AIM OF THE TASK: The output should be the records themselves, given again exactly.

Stored data entries:
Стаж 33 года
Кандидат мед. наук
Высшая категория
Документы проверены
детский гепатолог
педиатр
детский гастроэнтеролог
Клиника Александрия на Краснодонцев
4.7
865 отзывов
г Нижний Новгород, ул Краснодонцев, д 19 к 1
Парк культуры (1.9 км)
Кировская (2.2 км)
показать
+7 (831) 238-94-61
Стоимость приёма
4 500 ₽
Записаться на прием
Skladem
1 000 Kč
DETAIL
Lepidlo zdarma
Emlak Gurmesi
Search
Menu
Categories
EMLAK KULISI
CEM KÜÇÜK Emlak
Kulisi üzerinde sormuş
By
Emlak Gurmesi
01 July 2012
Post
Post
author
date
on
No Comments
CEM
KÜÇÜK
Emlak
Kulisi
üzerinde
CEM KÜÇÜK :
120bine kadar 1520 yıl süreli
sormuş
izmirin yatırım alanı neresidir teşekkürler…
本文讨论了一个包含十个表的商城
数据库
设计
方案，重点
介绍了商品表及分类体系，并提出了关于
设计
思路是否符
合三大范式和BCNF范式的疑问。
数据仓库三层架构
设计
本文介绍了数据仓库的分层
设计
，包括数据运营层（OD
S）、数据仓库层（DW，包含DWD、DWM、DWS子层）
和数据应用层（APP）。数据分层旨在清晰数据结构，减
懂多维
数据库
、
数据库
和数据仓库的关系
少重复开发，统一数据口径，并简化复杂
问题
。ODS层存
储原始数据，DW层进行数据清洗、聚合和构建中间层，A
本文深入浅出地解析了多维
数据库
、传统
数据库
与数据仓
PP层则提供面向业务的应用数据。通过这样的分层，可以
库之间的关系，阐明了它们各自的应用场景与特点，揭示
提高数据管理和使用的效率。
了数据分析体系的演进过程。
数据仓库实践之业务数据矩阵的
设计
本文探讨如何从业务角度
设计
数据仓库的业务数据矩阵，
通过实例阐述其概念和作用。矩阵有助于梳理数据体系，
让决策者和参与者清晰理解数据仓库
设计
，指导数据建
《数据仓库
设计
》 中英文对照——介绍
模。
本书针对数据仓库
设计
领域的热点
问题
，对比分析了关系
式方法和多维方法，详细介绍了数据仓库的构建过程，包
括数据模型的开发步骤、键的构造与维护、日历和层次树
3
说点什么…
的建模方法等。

TASK SOLUTION:
Стаж 33 года
Кандидат мед. наук
Высшая категория
Документы проверены
детский гепатолог
педиатр
детский гастроэнтеролог
Клиника Александрия на Краснодонцев
4.7
865 отзывов
г Нижний Новгород, ул Краснодонцев, д 19 к 1
Парк культуры (1.9 км)
Кировская (2.2 км)
показать
+7 (831) 238-94-61
Стоимость приёма
4 500 ₽
Записаться на прием
Skladem
1 000 Kč
DETAIL
Lepidlo zdarma
Emlak Gurmesi
Search
Menu
Categories
EMLAK KULISI
CEM KÜÇÜK Emlak
Kulisi üzerinde sormuş
By
Emlak Gurmesi
01 July 2012
Post
Post
author
date
on
No Comments
CEM
KÜÇÜK
Emlak
Kulisi
üzerinde
CEM KÜÇÜK :
120bine kadar 1520 yıl süreli
sormuş
izmirin yatırım alanı neresidir teşekkürler…
本文讨论了一个包含十个表的商城
数据库
设计
方案，重点
介绍了商品表及分类体系，并提出了关于
设计
思路是否符
合三大范式和BCNF范式的疑问。
数据仓库三层架构
设计
本文介绍了数据仓库的分层
设计
，包括数据运营层（OD
S）、数据仓库层（DW，包含DWD、DWM、DWS子层）
和数据应用层（APP）。数据分层旨在清晰数据结构，减
懂多维
数据库
、
数据库
和数据仓库的关系
少重复开发，统一数据口径，并简化复杂
问题
。ODS层存
储原始数据，DW层进行数据清洗、聚合和构建中间层，A
本文深入浅出地解析了多维
数据库
、传统
数据库
与数据仓
PP层则提供面向业务的应用数据。通过这样的分层，可以
库之间的关系，阐明了它们各自的应用场景与特点，揭示
提高数据管理和使用的效率。
了数据分析体系的演进过程。
数据仓库实践之业务数据矩阵的
设计
本文探讨如何从业务角度
设计
数据仓库的业务数据矩阵，
通过实例阐述其概念和作用。矩阵有助于梳理数据体系，
让决策者和参与者清晰理解数据仓库
设计
，指导数据建
《数据仓库
设计
》 中英文对照——介绍
模。
本书针对数据仓库
设计
领域的热点
问题
，对比分析了关系
式方法和多维方法，详细介绍了数据仓库的构建过程，包
括数据模型的开发步骤、键的构造与维护、日历和层次树
3
说点什么…
的建模方法等。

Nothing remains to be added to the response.